Mais le cinéma est une chose et la vie en est une autre. Même si, autrefois, une pub claironnait: « Quand on aime la vie, on va au cinéma ». Alors, dans sa mise en abîme, Viard cultive un art poétique où il est aussi question de négocier un découvert chez son banquier, d’obtenir des délais aux impôts ou enfin de donner son sperme pour permettre à la lumineuse Chloé de connaître, à la quarantaine, le bonheur de la maternité. Faire naître un enfant, faire naître un film, raconter dans un film achevé, le film en train de se monter…
Sous ses dehors de plaisant ovni du cinéma français, Arnaud fait son 2e film est pourtant plus profond qu’il n’y paraît. Bien sûr, on sourit des séances chez le psy (dans le noir de la salle, un spectateur a protesté lorsqu’il fut question d’un interminable étron qualifié par le praticien de « C’est une oeuvre ») mais le cinéaste réussit un joli numéro d’équilibriste entre ses souvenirs familiaux (le voyage à Dijon pour retrouver sa mère gravement malade incarnée par Nadine Alari) et une mise en boîte assez vacharde du petit monde du cinéma. Le producteur Christophe Rossignon, qui joue un rôle de… producteur, endosse ce personnage qui dit non au pitch (nourri des soucis d’Arnaud) de To bande or not to bande avant de, plus tard, dire oui s’il promet un happy-end.
Arnaud fait son 2e film s’installe aussi durablement au cours Florent. Après y avoir été élève, Viard y est professeur dans une classe de cinéma. Et il donne à ses étudiants le goût de Truffaut. Pas le jardinier, le cinéaste. L’hommage au Dernier métro est émouvant tout comme les scènes d’improvisation sont drolatiques. Et puis il y a la belle et jeune Gabrielle qui avoue qu’elle est là parce qu’elle veut « être connue ». Un véritable aveu mais qui traduit bien cette réalité contemporaine de la notoriété. Gabrielle passera dans le lit d’Arnaud mais préférera jouer La mouette de Tchekov au théâtre plutôt que le second film d’Arnaud…
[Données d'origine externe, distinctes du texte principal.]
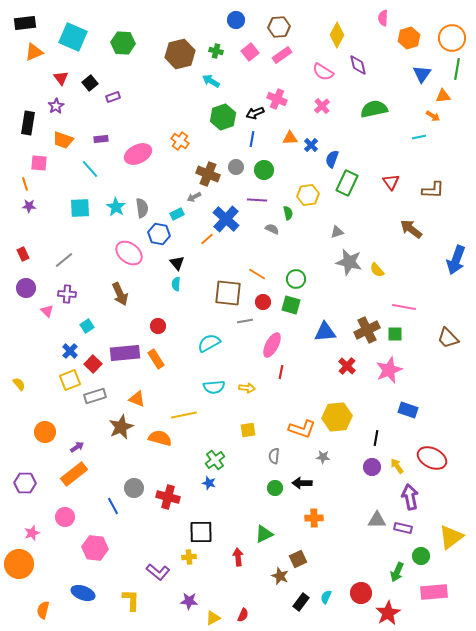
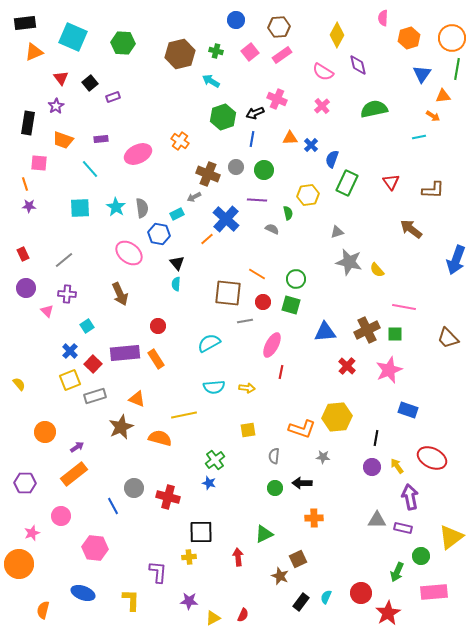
pink circle at (65, 517): moved 4 px left, 1 px up
purple L-shape at (158, 572): rotated 125 degrees counterclockwise
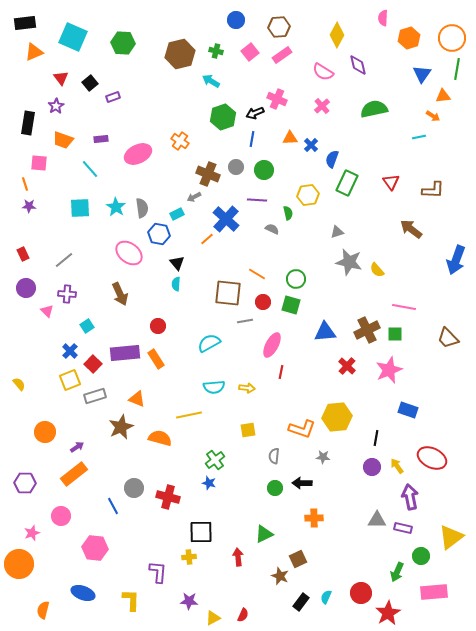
yellow line at (184, 415): moved 5 px right
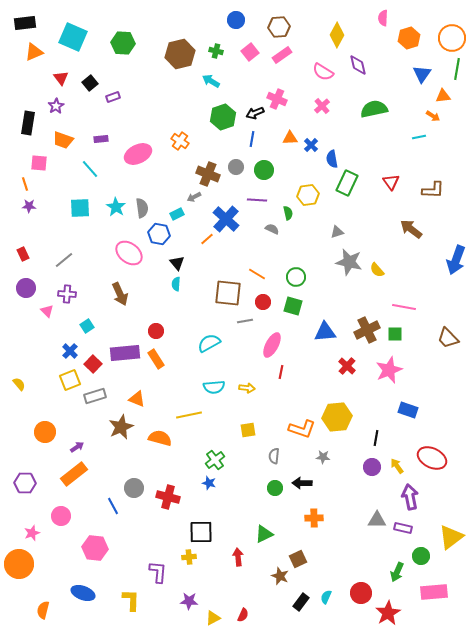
blue semicircle at (332, 159): rotated 30 degrees counterclockwise
green circle at (296, 279): moved 2 px up
green square at (291, 305): moved 2 px right, 1 px down
red circle at (158, 326): moved 2 px left, 5 px down
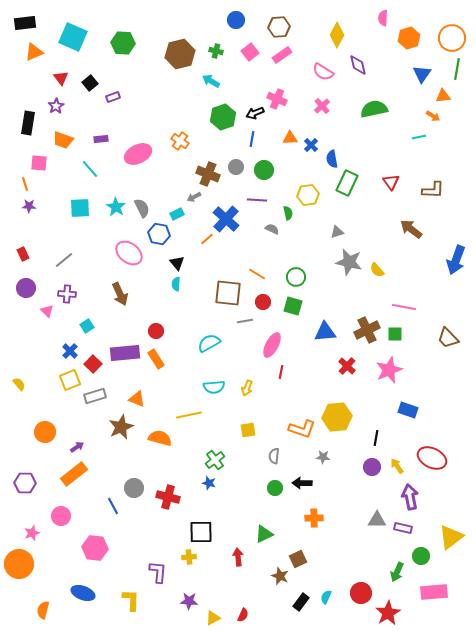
gray semicircle at (142, 208): rotated 18 degrees counterclockwise
yellow arrow at (247, 388): rotated 105 degrees clockwise
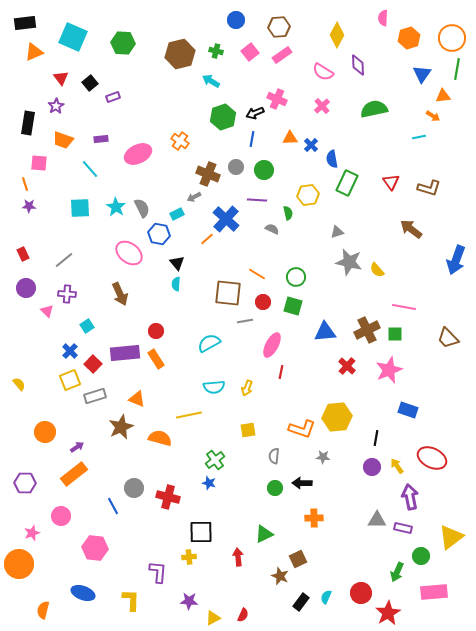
purple diamond at (358, 65): rotated 10 degrees clockwise
brown L-shape at (433, 190): moved 4 px left, 2 px up; rotated 15 degrees clockwise
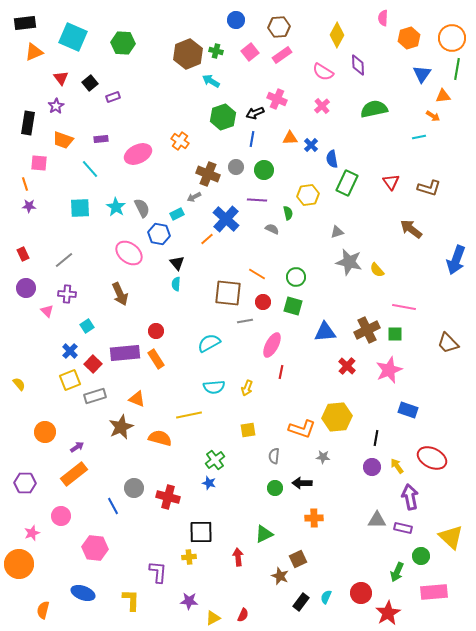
brown hexagon at (180, 54): moved 8 px right; rotated 8 degrees counterclockwise
brown trapezoid at (448, 338): moved 5 px down
yellow triangle at (451, 537): rotated 40 degrees counterclockwise
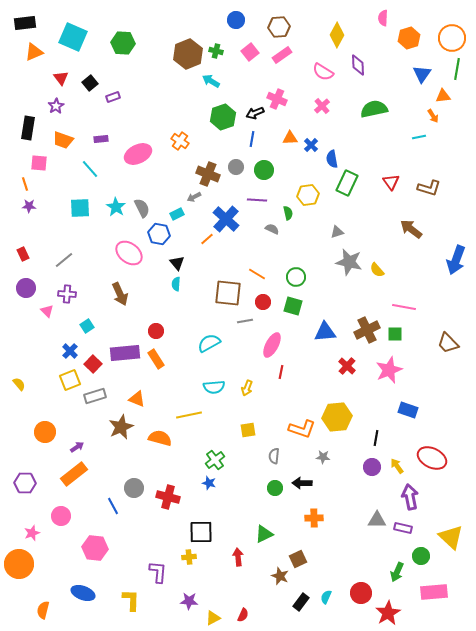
orange arrow at (433, 116): rotated 24 degrees clockwise
black rectangle at (28, 123): moved 5 px down
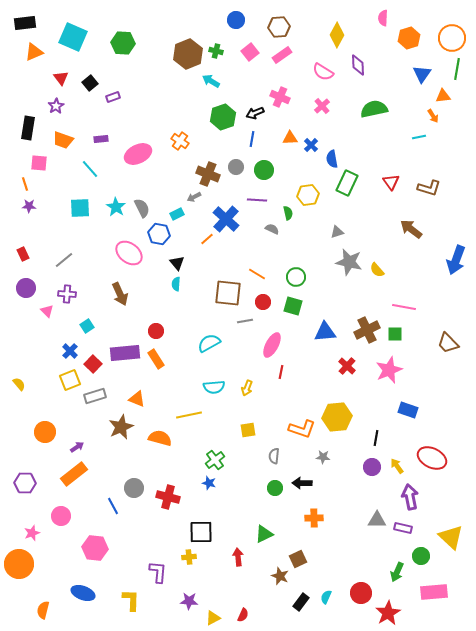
pink cross at (277, 99): moved 3 px right, 2 px up
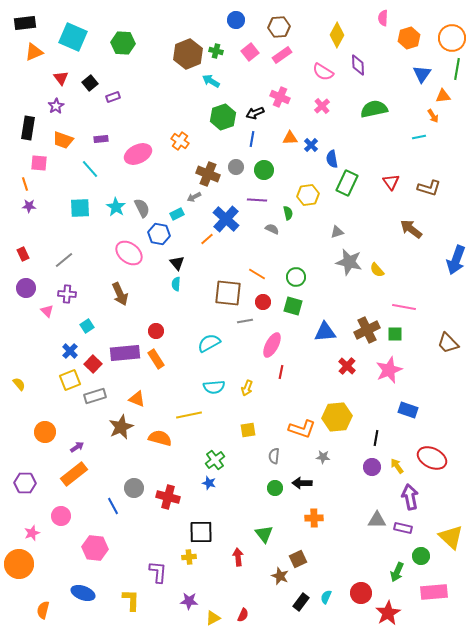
green triangle at (264, 534): rotated 42 degrees counterclockwise
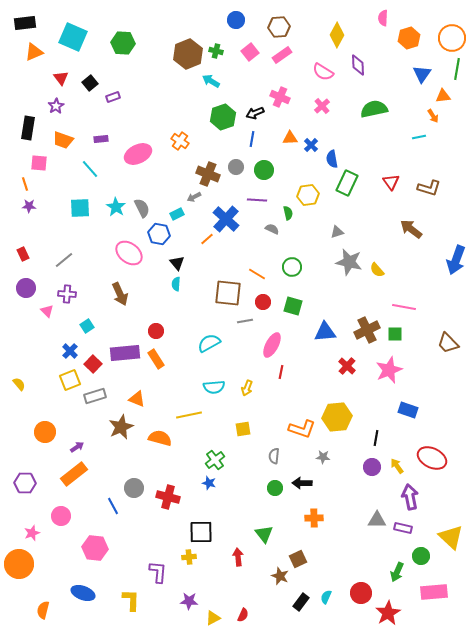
green circle at (296, 277): moved 4 px left, 10 px up
yellow square at (248, 430): moved 5 px left, 1 px up
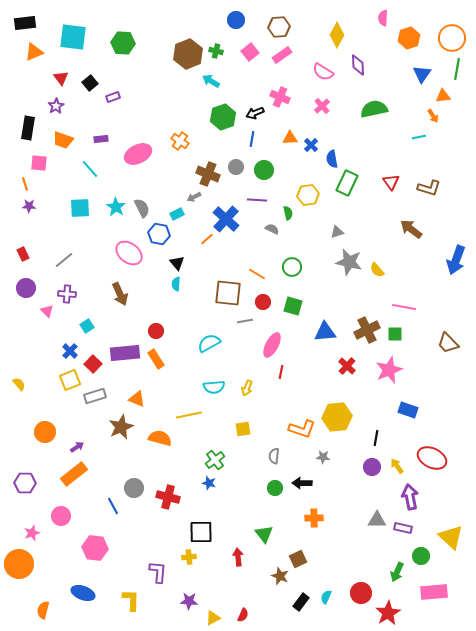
cyan square at (73, 37): rotated 16 degrees counterclockwise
Heureusement pour le spectateur, il aura quand même le plaisir de découvrir, avec cette Gabrielle, la talentueuse Louise Coldefy à laquelle Viard, lui-même personnage attendrissant et fragile, offre un marchepied qu’elle saura certainement saisir. Si Frédérique Bel fait une amusante apparition en accro du sexe qui sort couverte, on retrouve avec bonheur la resplendissante Irène Jacob. Trop rare sur les écrans (on l’a vue rapidement dans le récent L’art de la fugue) Irène Jacob n’a rien perdu de l’éclat irradiant qui faisait la grâce de La double vie de Véronique ou de Rouge. Arnaud Viard en fait la femme aimée dans une oeuvre qui, si elle n’est pas militante, dit pourtant bien des choses sur un certain mal-être du cinéma français. « On fait des films, disait Michael Cimino, pour la même raison que l’on entreprend des voyages ». Prenez un ticket pour voyager dans le cinéma d’Arnaud Viard!
ARNAUD FAIT SON 2e FILM Comédie dramatique (France – 1h20) de et avec Arnaud Viard et Irène Jacob, Louise Coldefy, Nadine Alari, Frédérique Bel, Gilles Gaston-Dreyfus, Chris Esquerre, Christophe Rossignon, Léa Simoncini, Mathieu Nina. Dans les salles le 1er avril.